Peters is the lead author of a paper (pdf) that appears today (July 24) in the journal Bioscience documenting the ecological harms of fence and barrier construction along the 2,000 mile US-Mexico border over the past decade, and the further damage that would be incurred by Trump administration’s proposed continuous wall. The paper is co-signed by 2,700 scientists from 47 countries. “Fences and walls erected along international boundaries in the name of national security have unintended but significant consequences for biodiversity,” they write. In fact, according to Defenders of Wildlife senior scientist Jenni Miller, the border barriers threaten the health of 1,5000 species of plants and animals, including 62 endangered or vulnerable species.
National heritage and national security
“Debates about the border wall typically focus on immigration, economics and national security, but the harm to Americans’ natural heritage is an outcome rarely discussed,” says Jennie Miller. “Do we really want to trade our natural heritage for national security?”
It’s a rhetorical question, she says: There’s no need to make such a stark tradeoff. We could avoid hurting ecosystems “if we simply take care to consider and mitigate impacts to wildlife and their habitats when implementing border infrastructure and operations.”
Instead, according to Miller and her colleagues, the US is bypassing environmental laws to build barriers. As a result, they construction undergoes no review processes or ecological assessments, and will end up degrading and fragmenting environments that conservationists and governments have invested a lot of time and money in. “Like any large-scale development, construction of the wall and associated infrastructure, such as roads, lights, and operating bases, eliminates or degrades natural vegetation, kills animals directly or through habitat loss, fragments habitats (thereby subdividing populations into smaller, more vulnerable units), reduces habitat connectivity, erodes soils, changes fire regimes, and alters hydrological processes (for example by causing floods),” the paper explains.
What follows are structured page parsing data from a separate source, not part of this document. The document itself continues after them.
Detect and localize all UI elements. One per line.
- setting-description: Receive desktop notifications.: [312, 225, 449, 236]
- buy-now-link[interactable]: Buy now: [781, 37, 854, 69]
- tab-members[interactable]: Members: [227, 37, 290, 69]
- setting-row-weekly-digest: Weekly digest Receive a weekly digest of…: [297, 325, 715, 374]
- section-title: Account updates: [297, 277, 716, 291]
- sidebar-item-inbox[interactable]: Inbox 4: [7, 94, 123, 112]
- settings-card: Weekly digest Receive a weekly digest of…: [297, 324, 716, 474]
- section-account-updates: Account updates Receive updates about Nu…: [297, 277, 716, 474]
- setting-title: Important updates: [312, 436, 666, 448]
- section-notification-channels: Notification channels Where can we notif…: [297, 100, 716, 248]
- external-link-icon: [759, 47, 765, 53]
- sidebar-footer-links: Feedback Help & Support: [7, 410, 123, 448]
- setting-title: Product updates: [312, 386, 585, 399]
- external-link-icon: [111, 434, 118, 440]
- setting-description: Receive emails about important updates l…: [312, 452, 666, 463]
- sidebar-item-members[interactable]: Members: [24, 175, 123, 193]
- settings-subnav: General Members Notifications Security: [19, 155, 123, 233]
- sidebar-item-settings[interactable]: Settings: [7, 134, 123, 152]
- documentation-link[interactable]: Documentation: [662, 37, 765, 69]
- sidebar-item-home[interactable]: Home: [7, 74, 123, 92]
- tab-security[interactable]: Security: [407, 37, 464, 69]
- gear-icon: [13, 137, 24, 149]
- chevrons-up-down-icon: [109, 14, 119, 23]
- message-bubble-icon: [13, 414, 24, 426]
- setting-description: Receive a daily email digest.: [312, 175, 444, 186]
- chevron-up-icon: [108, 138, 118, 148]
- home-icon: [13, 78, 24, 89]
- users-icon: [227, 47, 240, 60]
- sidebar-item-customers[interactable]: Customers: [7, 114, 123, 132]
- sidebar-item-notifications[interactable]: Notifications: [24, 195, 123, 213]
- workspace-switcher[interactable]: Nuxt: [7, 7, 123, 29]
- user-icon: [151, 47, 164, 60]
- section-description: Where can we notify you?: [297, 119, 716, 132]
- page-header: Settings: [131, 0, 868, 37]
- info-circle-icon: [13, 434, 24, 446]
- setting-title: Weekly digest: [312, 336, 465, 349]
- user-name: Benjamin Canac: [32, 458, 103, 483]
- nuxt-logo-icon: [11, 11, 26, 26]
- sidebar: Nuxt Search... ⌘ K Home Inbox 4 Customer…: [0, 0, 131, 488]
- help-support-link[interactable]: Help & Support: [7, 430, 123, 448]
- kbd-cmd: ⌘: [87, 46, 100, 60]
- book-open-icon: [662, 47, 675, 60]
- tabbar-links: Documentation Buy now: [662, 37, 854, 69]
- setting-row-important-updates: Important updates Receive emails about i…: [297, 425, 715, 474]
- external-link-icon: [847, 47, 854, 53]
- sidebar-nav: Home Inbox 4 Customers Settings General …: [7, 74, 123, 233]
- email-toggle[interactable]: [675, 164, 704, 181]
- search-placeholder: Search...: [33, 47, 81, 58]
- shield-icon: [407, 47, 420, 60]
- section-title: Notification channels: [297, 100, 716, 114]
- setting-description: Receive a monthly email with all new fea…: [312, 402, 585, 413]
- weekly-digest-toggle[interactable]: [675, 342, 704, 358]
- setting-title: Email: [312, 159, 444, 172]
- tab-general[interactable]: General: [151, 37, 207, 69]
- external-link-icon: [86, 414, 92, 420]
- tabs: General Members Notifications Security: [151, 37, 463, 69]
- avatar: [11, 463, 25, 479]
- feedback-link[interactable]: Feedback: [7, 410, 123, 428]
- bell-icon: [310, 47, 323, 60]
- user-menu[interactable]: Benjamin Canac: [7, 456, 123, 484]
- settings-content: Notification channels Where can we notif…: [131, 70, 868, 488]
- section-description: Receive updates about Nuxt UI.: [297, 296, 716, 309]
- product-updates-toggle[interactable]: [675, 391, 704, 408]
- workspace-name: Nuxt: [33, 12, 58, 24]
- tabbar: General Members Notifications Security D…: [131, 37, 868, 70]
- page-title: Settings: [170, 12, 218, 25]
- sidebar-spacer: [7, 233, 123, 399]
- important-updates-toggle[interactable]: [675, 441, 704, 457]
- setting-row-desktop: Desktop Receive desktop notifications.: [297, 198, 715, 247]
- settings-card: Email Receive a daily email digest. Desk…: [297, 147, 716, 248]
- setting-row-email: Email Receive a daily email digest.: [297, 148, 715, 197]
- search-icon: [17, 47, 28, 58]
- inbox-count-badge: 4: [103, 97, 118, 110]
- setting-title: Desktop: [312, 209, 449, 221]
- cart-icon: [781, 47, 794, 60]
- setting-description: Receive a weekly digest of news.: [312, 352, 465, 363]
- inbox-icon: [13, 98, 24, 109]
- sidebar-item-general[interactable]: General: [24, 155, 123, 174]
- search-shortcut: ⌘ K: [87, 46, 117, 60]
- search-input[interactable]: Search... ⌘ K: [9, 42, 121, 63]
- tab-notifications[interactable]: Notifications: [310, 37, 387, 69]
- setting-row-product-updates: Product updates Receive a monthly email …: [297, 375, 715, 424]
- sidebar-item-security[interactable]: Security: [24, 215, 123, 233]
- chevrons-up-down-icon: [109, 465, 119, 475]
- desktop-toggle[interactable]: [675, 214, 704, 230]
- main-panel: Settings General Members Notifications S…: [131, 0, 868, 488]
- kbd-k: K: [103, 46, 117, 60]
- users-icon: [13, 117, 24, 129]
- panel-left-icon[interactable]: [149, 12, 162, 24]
The construction endangers not only plants and animals, but scientists themselves. Both American and Mexican scientists have been harassed, deterred, and detained at gunpoint by Department of Homeland Security agents while going about their business of studying local flora and fauna, Peters explains.
As of 2017, the Department of Homeland Security had constructed more than 650 miles worth of barriers along the border serviced by nearly 5,000 miles of roads, and thousands of miles of undesignated routes created by off-road patrol vehicles. All that action is ecologically harmful, according to the paper. The scientists write, “Human activity, light, and noise associated with the wall further displace wildlife, making additional habitat unavailable.”
Sunk costs, lost
Consider the example of the Santa Ana National Wildlife Refuge on the Rio Grande, for example—the last and best remnant of riparian forest in the region. Only three acres of this unique forest, adjacent to a river, still stand where once there were thousands of wooded acres. “It’s like an environmental museum,” Peters says.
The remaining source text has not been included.